I think making the device is the easy part, the hard part is doing the translation right in most of the cases, which both Google and Bing have been unable to do so far. 'Google Translate' app already has a communication mode where two people with different languages can talk, but if it worked good there was nothing preventing them to make such an earpiece.
Even if Google Translate worked well for text (and it doesn't), translating text may be easier than translating the spoken word. When we speak, more things are left unsaid, because we can pick them up from nonverbal cues or from context. We also don't produce nice, grammatically-correct, complete sentences, we produce fragments instead, and make mistakes, and go back and correct things. And we slur things in ways that make it difficult for voice recognition to understand us. We also use intonation, timing, and so on in speech, which a voice recognition-translation-text to speech roundtrip probably destroys. We use less standardised, colloquial language which can be highly specific to groups of people, both in vocabulary and grammar.
Real-time translation of speech is difficult even for interpreters. They have to be aware of the context (in some cases specifically prepared beforehand, depending on the topic) and make assumptions based on human experience. You'd need to make a computer that can do that, too.

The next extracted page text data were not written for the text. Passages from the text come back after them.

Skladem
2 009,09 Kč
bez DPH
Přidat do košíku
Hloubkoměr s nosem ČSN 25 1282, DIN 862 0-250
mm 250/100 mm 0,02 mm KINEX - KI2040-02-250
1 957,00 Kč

I suspect that a babelfish with current technology will work fine if you're listening to a prepared speech from a political leader, and poorly in actual social situations if people speak normally.
They are something like 95% right, 1 wrong in 20[], which is pretty often. But in a face to face conversation, with so much non-verbal communication going on, it may be more than enough. Very different from cold, isolated translation or online.

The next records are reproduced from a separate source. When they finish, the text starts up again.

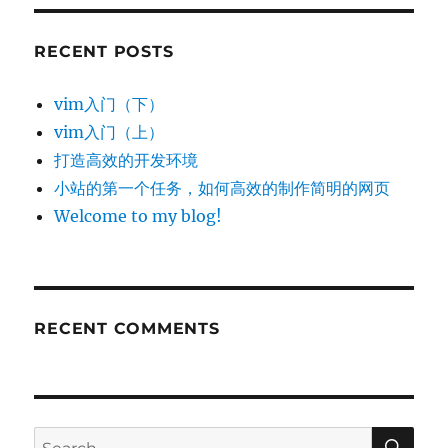
RECENT POSTS
vim入门（下）
vim入门（上）
打造高效的开发环境
小站的第一个任务，如何高效的制作简明的网页
Welcome to my blog!
RECENT COMMENTS
SE
Search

It's certainly far ahead of having no language, or trying to look up a phrase book.
BTW It's like "word lens" for audio https://en.m.wikipedia.org/wiki/Word_Lens Google bought and made it free. I've tried it, and it works, it's very cool. But I don't know if it's actually that useful, or even gets used much, in the field.
[] EDIT sorry, those figures were just for speech recognition!

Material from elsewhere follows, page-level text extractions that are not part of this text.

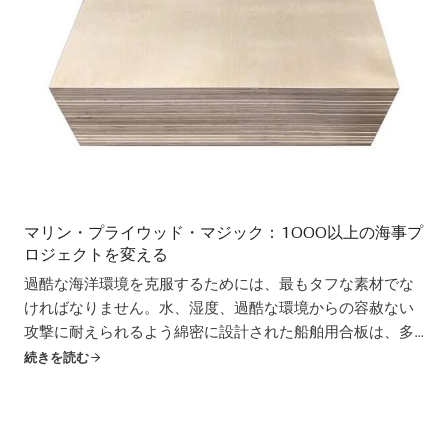
マリン・プライウッド・マジック：1000以上の海事プ
ロジェクトを変える
過酷な海洋環境を克服するためには、最もタフな素材でな
ければなりません。水、湿度、過酷な環境からの容赦ない
攻撃に耐えられるよう綿密に設計された船舶用合板は、多
様な海洋用途に対応する不沈の選択肢です。ヨットの洗練
続きを読む
された船体から、海沿いのドックの頑丈な土台まで、その
用途は多岐にわたります。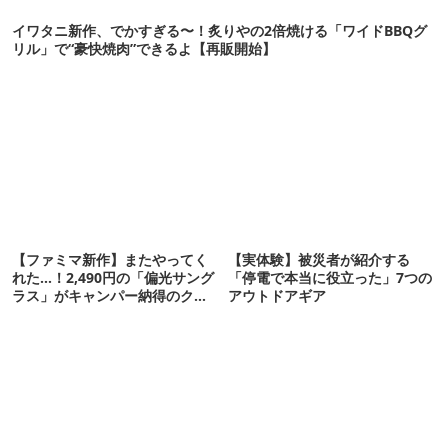
イワタニ新作、でかすぎる〜！炙りやの2倍焼ける「ワイドBBQグ
リル」で“豪快焼肉”できるよ【再販開始】
【ファミマ新作】またやってく
【実体験】被災者が紹介する
れた…！2,490円の「偏光サング
「停電で本当に役立った」7つの
ラス」がキャンパー納得のクオ
アウトドアギア
リティ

> They are something like 95% right, 1 wrong in 20
Which set of languages is this stat about? For example, trying English with Hindi (they don't support it right now), though Google Translate is impressive, there are still a lot of mistakes (much more than 1 in 20). For English to Spanish, I assume the error rate would be lesser in comparison.
It isn't that better. Admittedly I am only learning Spanish, but I get odd or incorrect translations far more often than 1 in 20 and because I am a beginner, I don't throw really difficult cases at it.
This is also text only use so ignoring things like accents (was that a p, v or b?) which can make the whole thing even more difficult.
For other languages, like my native Slovenian, it is even more ridiculous.